Na dobrą sprawę prawie każda nasza płyta promowana była w pierwszej kolejności balladą o zabarwieniu bluesowym. Tak chciała kolejna firma płytowa, tak też uważał zespół. Najnowszy singiel, „Policz czas”, jest tego potwierdzeniem; decyzja wynikła z doświadczenia. Media zdecydowanie wolą grać takie utwory, a słuchacze łatwiej je przyswajają. Jeśli w tym, co robię i jak gram, słychać Gary’ego, to tak naprawdę jest mi miło, bo to był wielki gitarzysta i samo porównanie z nim jest dla mnie komplementem. Dodam jednak, że nigdy nie odwzorowywałem jego zagrywek czy solówek. Po prostu gram swoje i już.
„W butach czy na boso” to już typowe boogie.
To prawda. Boogie w idealny sposób potrafi łączyć blues i rock. Dlatego zdecydowałem się na taką kompozycję.
Z których kawałków jesteś najbardziej zadowolony? Chodzi mi przede wszystkim o gitary.
To skomplikowana sprawa. Kiedy nagrywam w studiu, tak naprawdę czuję zadowolenie z kolejnych śladów, podkładów, solówek i riffów. Ale odpowiadając konkretnie, to najbardziej jestem zadowolony z „Policz czas”, „Daj się zabić”, „Słodkich snów kobieto” i „Ale miłość nie”. Dużo ciekawostek gitarowych!
Oprócz swojego etatowego Gibsona używałeś jeszcze innych gitar?
Trudno powiedzieć o etatowym Gibsonie, ponieważ mam sześć elektryków. Są to: Custom Shop 1959 Tobbaco, Custom Shop 1958 Washed Cherry, Custom Shop 1957 Gold Top, Deluxe 1971 Honeyburst, Standard 1979 Natural z klonowym gryfem i Standard 1960 Neck. Moje główne akustyki to Gibson Jumbo SJ 100 i Garrison G 20. Szanuję inne gitary, ale kocham Les Paule.

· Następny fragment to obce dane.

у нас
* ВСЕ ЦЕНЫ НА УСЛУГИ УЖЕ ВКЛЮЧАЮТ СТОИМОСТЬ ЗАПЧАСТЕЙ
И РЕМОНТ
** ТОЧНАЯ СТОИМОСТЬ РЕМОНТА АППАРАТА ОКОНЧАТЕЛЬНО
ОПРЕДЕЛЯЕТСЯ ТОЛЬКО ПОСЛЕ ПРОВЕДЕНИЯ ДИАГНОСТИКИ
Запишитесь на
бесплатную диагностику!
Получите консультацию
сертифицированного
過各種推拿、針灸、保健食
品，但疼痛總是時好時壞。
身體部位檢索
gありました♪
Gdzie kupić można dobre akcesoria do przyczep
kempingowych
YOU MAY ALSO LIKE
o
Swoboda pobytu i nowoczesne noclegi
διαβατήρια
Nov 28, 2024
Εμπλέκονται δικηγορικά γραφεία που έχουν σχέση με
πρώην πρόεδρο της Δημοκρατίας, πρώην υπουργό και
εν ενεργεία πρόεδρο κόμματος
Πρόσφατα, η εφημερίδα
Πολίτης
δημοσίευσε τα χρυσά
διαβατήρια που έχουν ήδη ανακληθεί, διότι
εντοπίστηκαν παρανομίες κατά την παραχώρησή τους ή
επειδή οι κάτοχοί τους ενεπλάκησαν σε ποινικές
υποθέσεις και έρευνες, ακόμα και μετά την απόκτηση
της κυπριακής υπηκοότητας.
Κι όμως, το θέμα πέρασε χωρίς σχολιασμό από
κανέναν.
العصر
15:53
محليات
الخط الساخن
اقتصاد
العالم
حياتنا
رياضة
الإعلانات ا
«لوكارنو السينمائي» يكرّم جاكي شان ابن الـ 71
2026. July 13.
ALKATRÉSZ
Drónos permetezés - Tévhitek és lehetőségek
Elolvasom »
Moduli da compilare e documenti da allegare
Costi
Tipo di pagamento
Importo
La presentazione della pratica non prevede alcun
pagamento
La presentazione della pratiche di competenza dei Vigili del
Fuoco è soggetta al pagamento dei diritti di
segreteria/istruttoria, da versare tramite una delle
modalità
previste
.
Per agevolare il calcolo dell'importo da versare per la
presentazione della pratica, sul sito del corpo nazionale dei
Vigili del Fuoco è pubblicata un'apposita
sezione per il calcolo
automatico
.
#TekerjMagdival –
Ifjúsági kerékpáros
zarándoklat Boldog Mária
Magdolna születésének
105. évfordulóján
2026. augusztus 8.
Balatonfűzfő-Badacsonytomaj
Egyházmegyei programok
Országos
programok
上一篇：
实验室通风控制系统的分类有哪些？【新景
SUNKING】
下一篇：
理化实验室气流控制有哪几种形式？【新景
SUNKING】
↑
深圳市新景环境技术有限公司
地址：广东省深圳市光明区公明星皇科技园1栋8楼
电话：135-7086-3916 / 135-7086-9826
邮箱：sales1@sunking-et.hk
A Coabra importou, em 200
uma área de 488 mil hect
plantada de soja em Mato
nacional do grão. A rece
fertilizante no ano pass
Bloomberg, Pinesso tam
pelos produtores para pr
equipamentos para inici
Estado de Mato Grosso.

Jako doświadczonego muzyka muszę zapytać Cię o ocenę dzisiejszej sceny bluesowej czy rockowo-bluesowej. Ta scena ma się wyjątkowo dobrze.
Powiem więcej – od kilku lat mocno się rozwija. Nie wiem, czy można nazwać to koniunkturą na bluesa, ale ilość powstających festiwali i przeglądów muzycznych oraz młodych zespołów jest naprawdę godna podziwu. Oczywiście należy wspomnieć o wielu markowych festiwalach i uznanych, świetnych wykonawcach, dopełniających bardzo pozytywnego obrazu polskiego bluesa. Myślę, że już nie musimy się czuć tak opóźnieni w stosunku do wykonawców zagranicznych, jak wiele lat temu. Trzeba było czasu, aby tak się stało.
A „Piwo” dalej lubisz?
Żaden koncert nie obędzie się bez niego. Jeśli chodzi o trunek – to po koncercie może być.
Dziękuję za rozmowę.
Wywiad ukazał się w czerwcowym wydaniu magazynu TopGuitar (TG 6/2011).